Esto deja muy mal parados a los actores políticos que se han prestado a la estrategia de “doble poder”, inscrita en los esfuerzos de Estados Unidos por acelerar el “cambio de régimen”, puesto que ha quedado una vez más en evidencia, ahora de manera particularmente elocuente, que el tal “doble poder” es una completa farsa. Pero también deja muy mal parados a los elementos que, dentro del Gobierno, vienen defendiendo posturas orientadas a una retirada estatal de la economía, y la idea de la “autorregulación” del mercado, que es precisamente lo que está causando estragos a escala global, mucho más que la pandemia propiamente.

Es, por tanto, una oportunidad como muy pocas, que además se nos ha presentado de manera inesperada, para retomar la iniciativa en todos los órdenes, siempre en provecho de la sociedad en su conjunto (y no de parcialidades políticas), y con la mayor participación de las mayorías populares. Es una oportunidad para que, de la misma forma como lo han hecho para enfrentar la pandemia, las autoridades se pongan al frente de la situación, informando pormenorizadamente sobre las medidas económicas y de todo tipo, que tendrán que tomarse no solo para contener el virus, sino para erradicar los privilegios, combatir las injusticias, la pobreza, la desigualdad. Así, por ejemplo, sería realmente absurdo que, en momentos en que, por razones de fuerza mayor, gobiernos muy capitalistas del Norte global incurren en el “exceso” de poner en tela de juicio el afán privatizador neoliberal, en nuestro país insistamos con tales prácticas. De la misma forma, sería realmente absurdo que el Gobierno ceda a la pretensión de las elites económicas de que sean las mayorías populares las que carguen con el peso de la crisis. En definitiva, la relegitimación de nuestras autoridades no puede depender exclusivamente de garantizar un mínimo de seguridad a la población, sino que debe descansar, fundamentalmente, en el esfuerzo por construir una sociedad genuinamente democrática, más justa, solidaria e igualitaria.

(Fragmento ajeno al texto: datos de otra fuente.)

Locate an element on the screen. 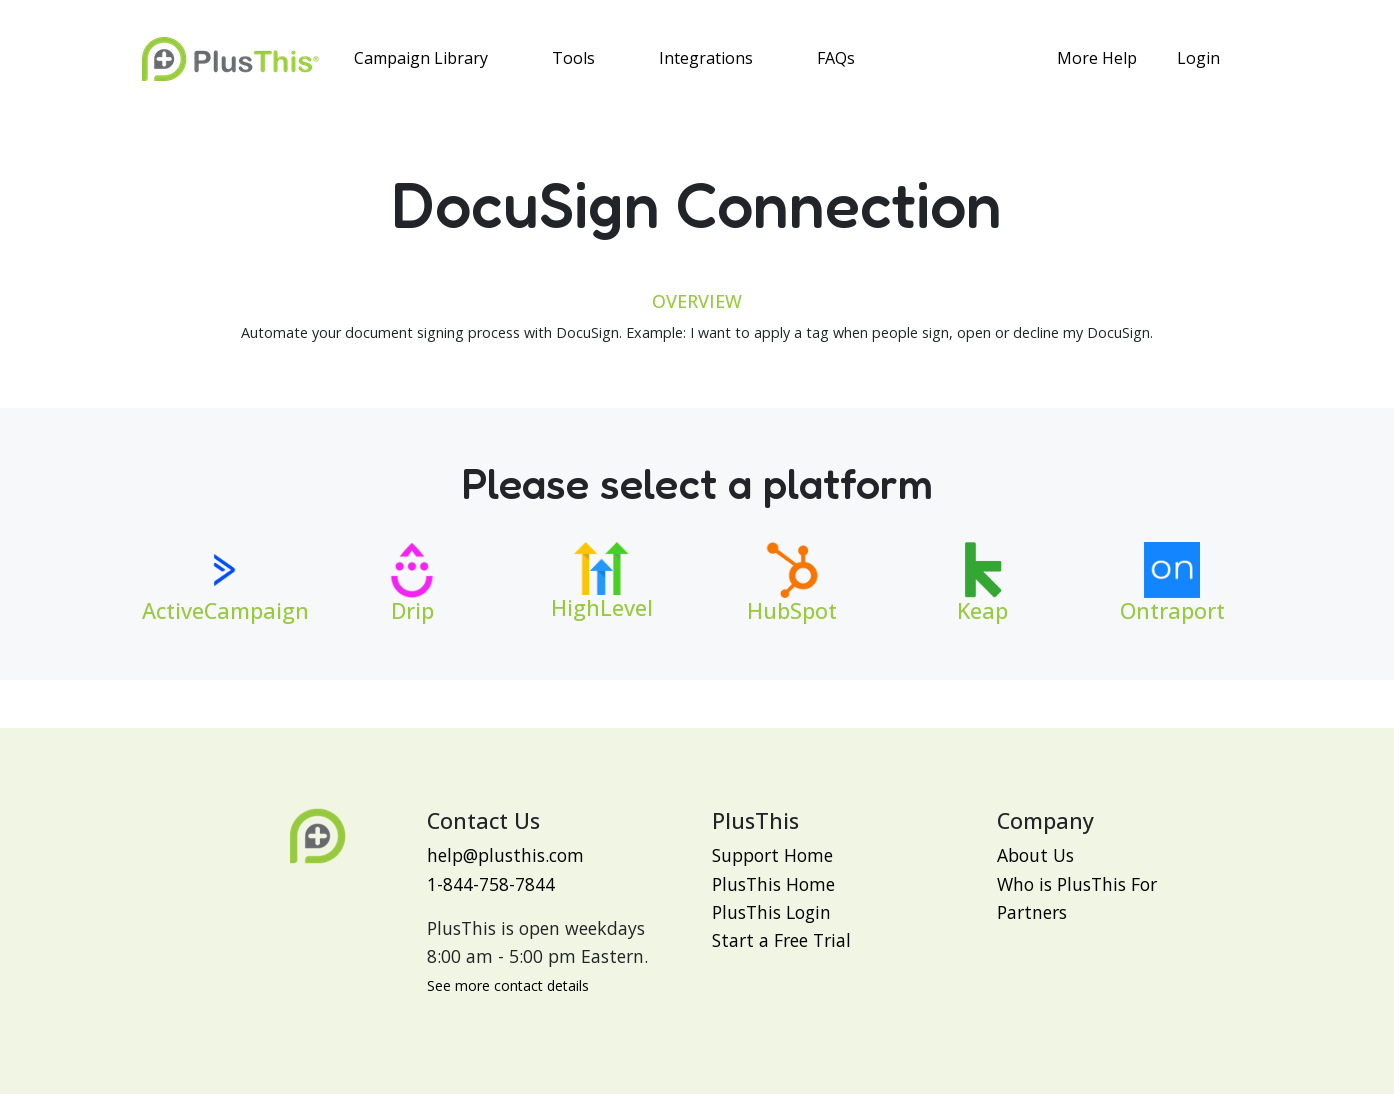  Login is located at coordinates (1198, 58).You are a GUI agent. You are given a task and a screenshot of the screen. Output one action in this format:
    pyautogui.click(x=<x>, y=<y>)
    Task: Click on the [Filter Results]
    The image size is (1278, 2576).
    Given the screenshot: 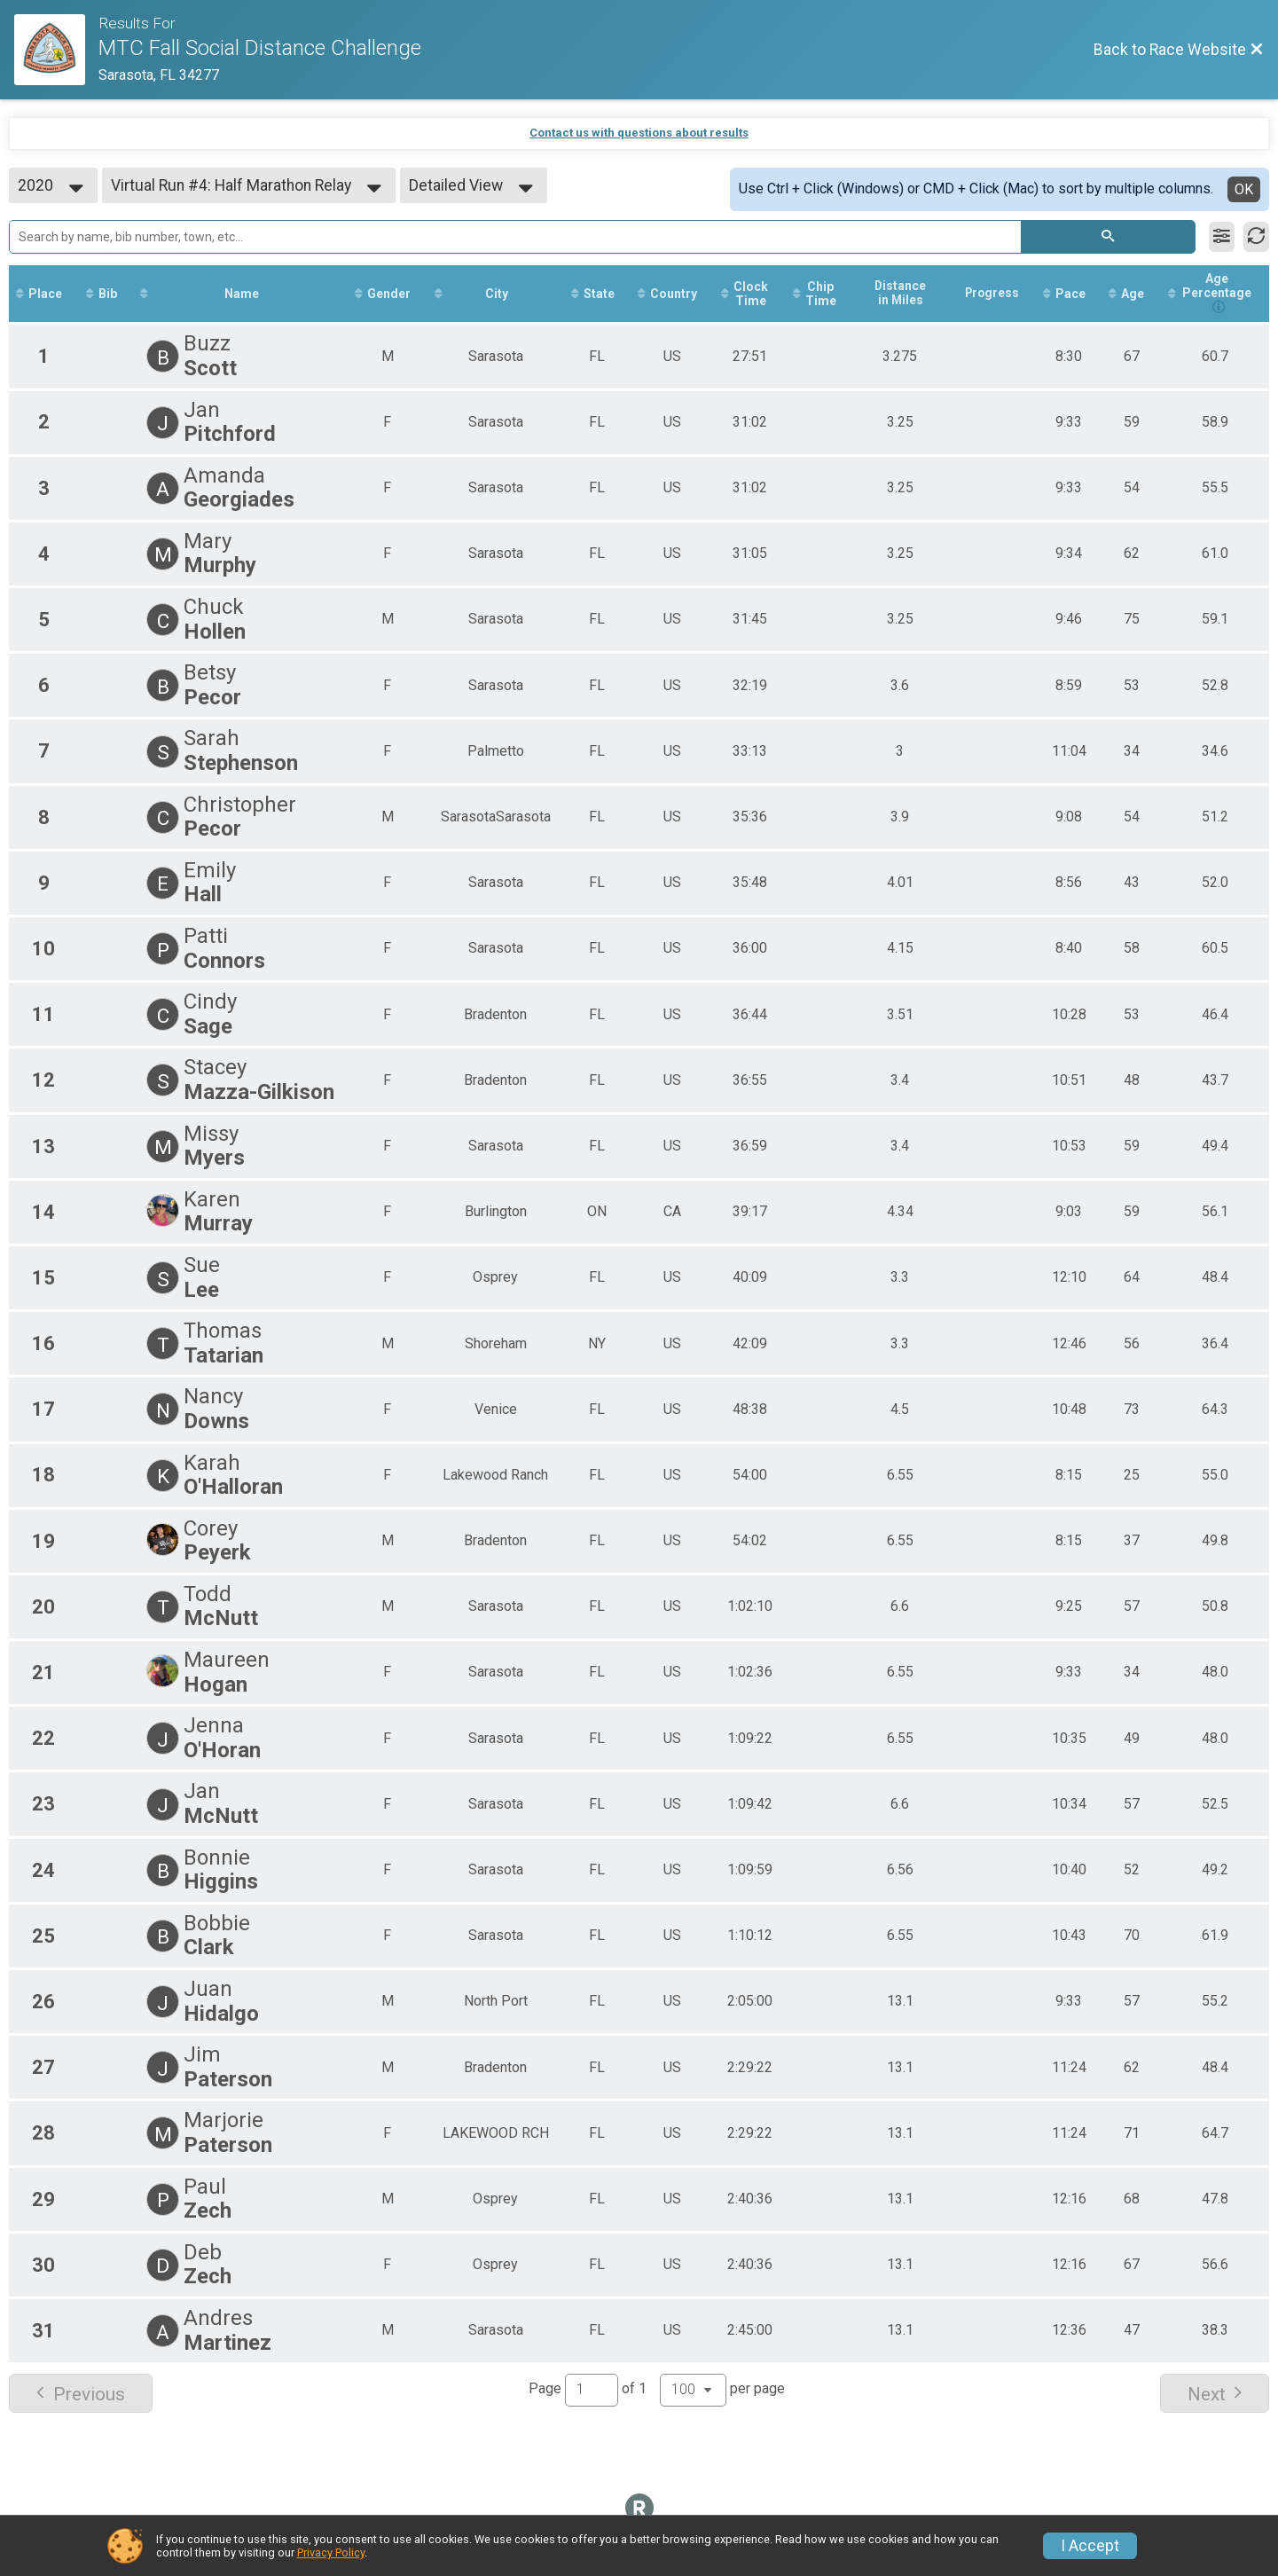 What is the action you would take?
    pyautogui.click(x=1222, y=237)
    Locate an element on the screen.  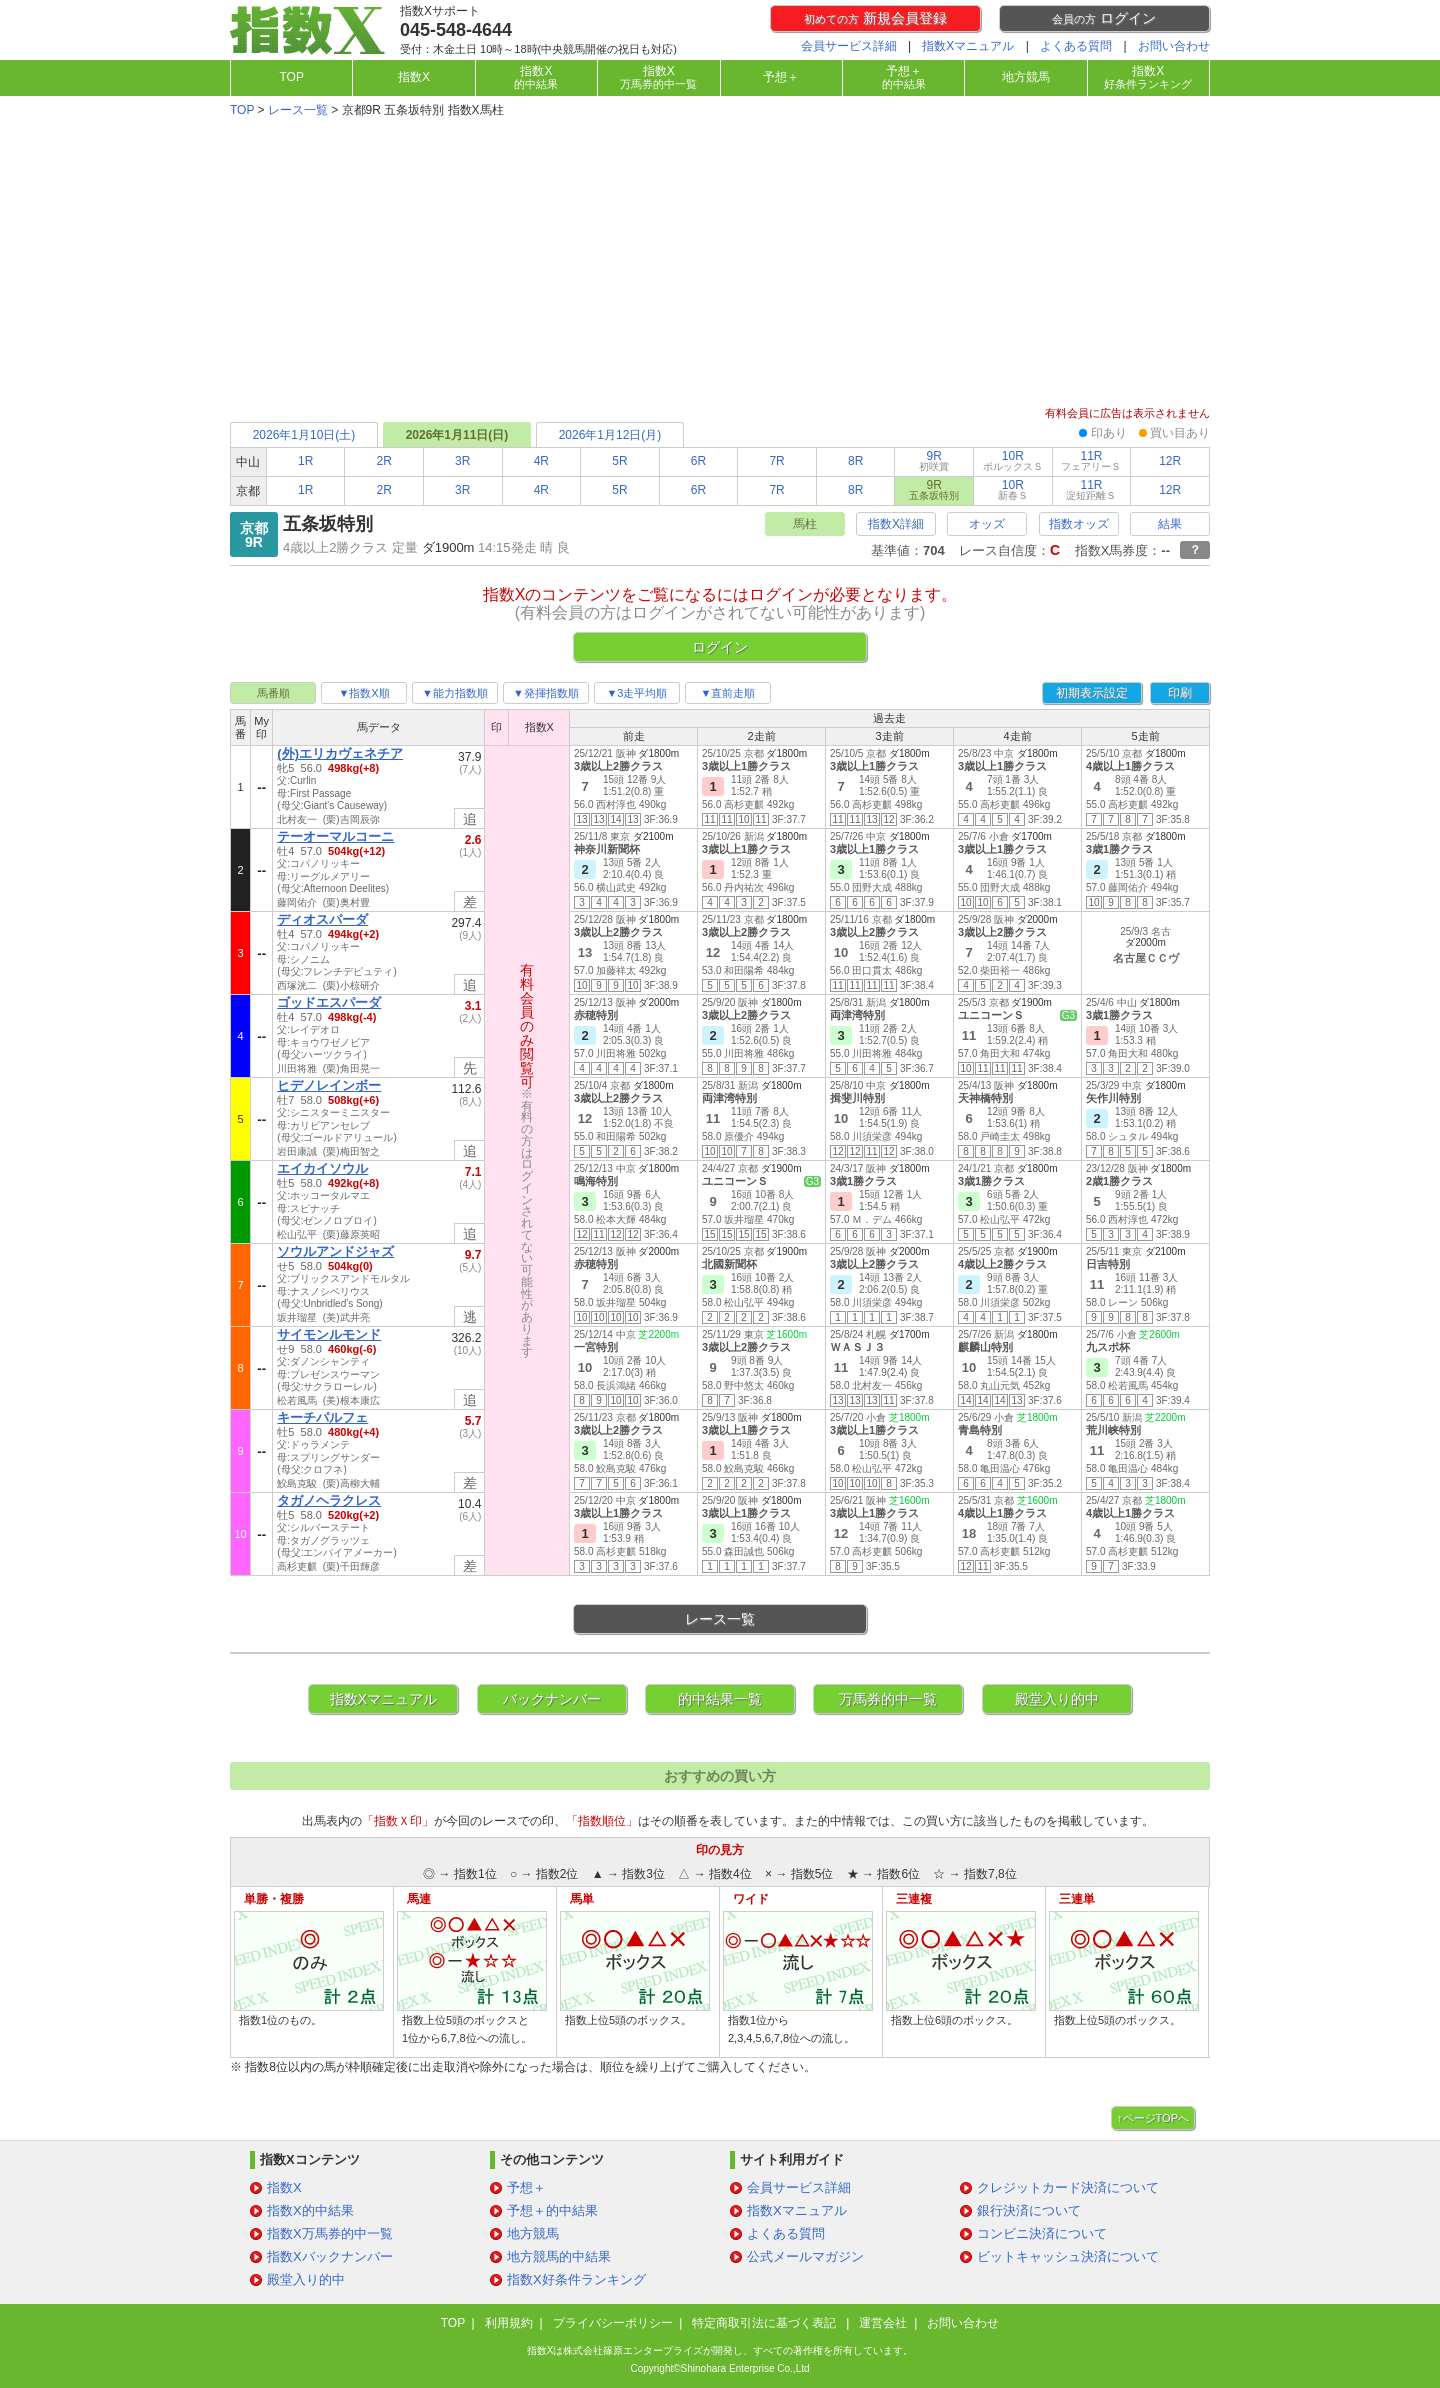
指数X的中結果 is located at coordinates (310, 2210).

A lo anterior habría que sumarle varios datos significativos: la Secretaría General de Naciones Unidas solicitando el cese de las medidas coercitivas unilaterales, para que las naciones agredidas puedan ser capaces de enfrentar en mejores condiciones los efectos de la pandemia; la Unión Europea declarando que apoya las solicitudes que han hecho países como Venezuela e Irán, para el acceso a recursos que tienen disponibles organismos multilaterales; actores políticos del antichavismo que durante los últimos años habían quedado relegados a un segundo plano (en la medida en que la ultraderecha, encarnada en Voluntad Popular, asumía el liderazgo), manifestándose en favor de un acuerdo político, para que Venezuela pueda acceder al financiamiento externo, entre otros datos de contexto. En tales circunstancias, a la Administración Trump no se le ocurre mejor idea que ofrecer una recompensa por la cabeza del Presidente de la República, Nicolás Maduro, entre otras autoridades nacionales, como si transcurriera el siglo XIX y nuestro país fuera el lejano oeste. Este zarpazo del Gobierno estadounidense es una señal de que están leyendo estos datos y están sentado posición de la manera más brutal y grotesca posible, pateando la mesa una vez más, de manera de conjurar cualquier posibilidad de acuerdo político. De nuevo, actuando de manera unilateral y criminal, puesto que resulta claro que el perjudicado no es el Presidente Nicolás Maduro, sino toda la población venezolana. Pero además, es una clara señal de cómo Estados Unidos ha venido perdiendo progresivamente el liderazgo político global, contrario a lo que pudiera pensarse a propósito de semejante acto de “fuerza”. Son como bandazos que va dando la primera potencia mundial en la medida en que se produce su declive. Insisto, en los próximos días, el epicentro de la crisis sanitaria global será Estados Unidos. Y la Administración Trump ha demostrado fehacientemente su completa ineficacia a la hora de gestionar una crisis que le va a estallar en la cara, si no le estalló ya. Pues bien, respecto de Venezuela actúa con la misma torpeza: pudiendo ponerse a la cabeza del esfuerzo por lograr un acuerdo político que tiene cada vez más consenso nacional e internacional, lo sabotea permanentemente. Es como si quisiera arrastrarnos al precipicio al que lamentablemente se dirige Estados Unidos. Nuestro reto es evitarlo a toda costa, y creo que estamos en condiciones de hacerlo.